Keyna mengatakan itu karena ia sudah tidak bisa melakukan apapun lagi untuk Dennis bahkan untuknya juga.
"Kalau aku boleh tau apa hukumanmu?" tanya Keyna.
"Bukan apa-apa Nyonya, hukuman saya ringan jadi Nyonya tidak perlu merasa bersalah," ucap Dennis.
"Benarkah?" tanya Keyna dan kembali diangguki Dennis.
"Kalau begitu, saya permisi Nyonya," ucap Dennis lalu pergi.
Keyna berjalan menuju pintu, ia tetap ingin keluar karena ia sudah berjanji dengan Celine, tidak mungkin Keyna membatalkannya.

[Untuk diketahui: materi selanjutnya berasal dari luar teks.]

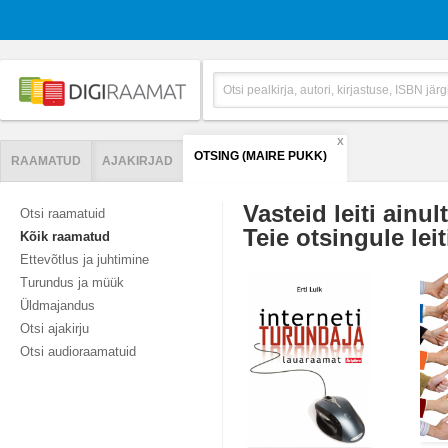
X
OTSING (MAIRE PUKK)
RAAMATUD
AJAKIRJAD
Vasteid leiti ainul
Otsi raamatuid
Teie otsingule leit
Kõik raamatud
Ettevõtlus ja juhtimine
Turundus ja müük
Üldmajandus
Otsi ajakirju
Otsi audioraamatuid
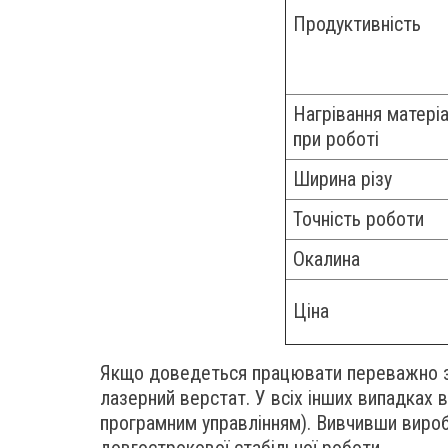
Продуктивність
Нагрівання матері
при роботі
Ширина різу
Точність роботи
Окалина
Ціна
Якщо доведеться працювати переважно з т
лазерний верстат. У всіх інших випадках
програмним управлінням). Вивчивши вироб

Baru saja ia akan membuka pintu para pelayan dan pengawal menghadangnya, "Maaf Nyonya, kami tidak berani untuk melawan perintah Tuan Devan, jadi untuk hari ini Nyonya tidak boleh meninggalkan mansion," ucap salah satu pengawal.
"Tapi aku ada janji dengan sahabatku, tidak mungkin kan aku membatalkannya," ucap Keyna.

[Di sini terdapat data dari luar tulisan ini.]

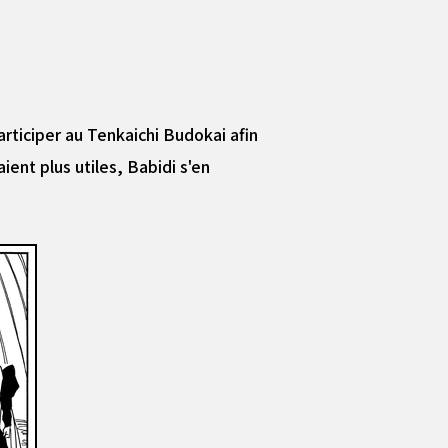
rticiper au Tenkaichi Budokai afin
ent plus utiles, Babidi s'en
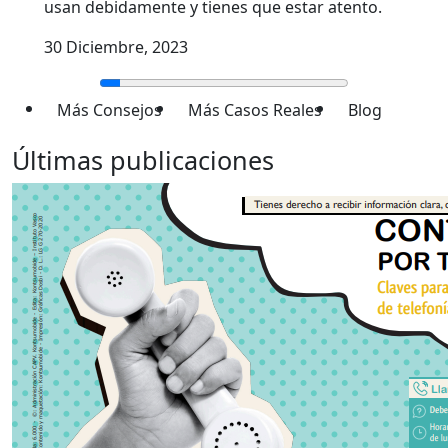
usan debidamente y tienes que estar atento.
30 Diciembre, 2023
Más Consejos
Más Casos Reales
Blog
Últimas publicaciones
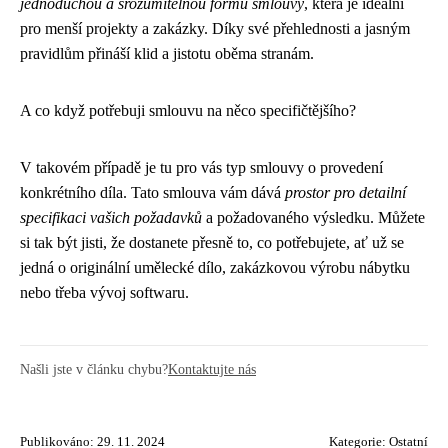
jednoduchou a srozumitelnou formu smlouvy
, která je ideální
pro menší projekty a zakázky. Díky své přehlednosti a jasným
pravidlům přináší klid a jistotu oběma stranám.
A co když potřebuji smlouvu na něco specifičtějšího?
V takovém případě je tu pro vás typ smlouvy o provedení
konkrétního díla. Tato smlouva vám dává
prostor pro detailní
specifikaci vašich požadavků
a požadovaného výsledku. Můžete
si tak být jisti, že dostanete přesně to, co potřebujete, ať už se
jedná o originální umělecké dílo, zakázkovou výrobu nábytku
nebo třeba vývoj softwaru.
Našli jste v článku chybu?
Kontaktujte nás
Publikováno: 29. 11. 2024
Kategorie:
Ostatní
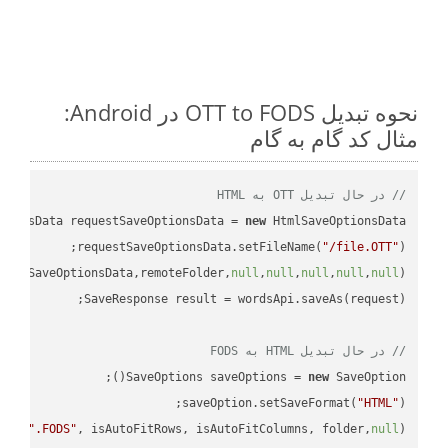
نحوه تبدیل OTT to FODS در Android:
مثال کد گام به گام
// در حال تبدیل OTT به HTML
tionsData requestSaveOptionsData = 
new
requestSaveOptionsData.setFileName(
"/file.OTT"
uestSaveOptionsData,remoteFolder,
null
,
null
,
null
,
null
,
null
// در حال تبدیل HTML به FODS
SaveOptions saveOptions = 
new
saveOption.setSaveFormat(
"HTML"
e + 
".FODS"
, isAutoFitRows, isAutoFitColumns, folder,
null
);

"Sekali lagi maaf Nyonya, kami tidak bisa berbuat apa, kecuali menjalankan perintah dari Tuan Devan," ucapnya.
Keyna pun berjalan menuju kamarnya dengan menghentakkan kakinya karena merasa kesal dan sesampainya di kamar, Keyna segera menghubungi Celine dan mengatakan jika hari ini ia tidak jadi pergi dengan Celine dan alasannya karena sakit, Celine berkata dia ingin menjenguk Keyna, tapi Keyna menolaknya hingga Celine berkata jika ada pekerjaan mendadak dan tentunya Keyna senang mendengarnya.

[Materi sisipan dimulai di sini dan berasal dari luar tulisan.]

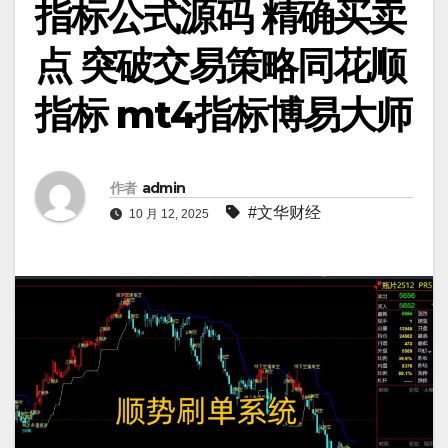
指标公式源码 精确买卖
点 突破交易策略同花顺
指标 mt4指标博易大师
作者
admin
#文华财经
10 月 12, 2025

Keyna sangat bosan berada di kamar, tiba-tiba rasa kesal itu datang jika mengingat perkataan Devan dan tanpa sadar Keyna meneteskan air mata, "Apa aku murahan ya di mata Devan? hiks hiks, apa karena aku sering kencan dengan banyak orang, tapi kan itu karena Mama, hiks hiks, kenapa sakit banget waktu Devan bilang kayak gitu padahal aku udah mulai lupain, tapi ternyata gak bisa lupain," ucap Keyna yang mulai sesegukan.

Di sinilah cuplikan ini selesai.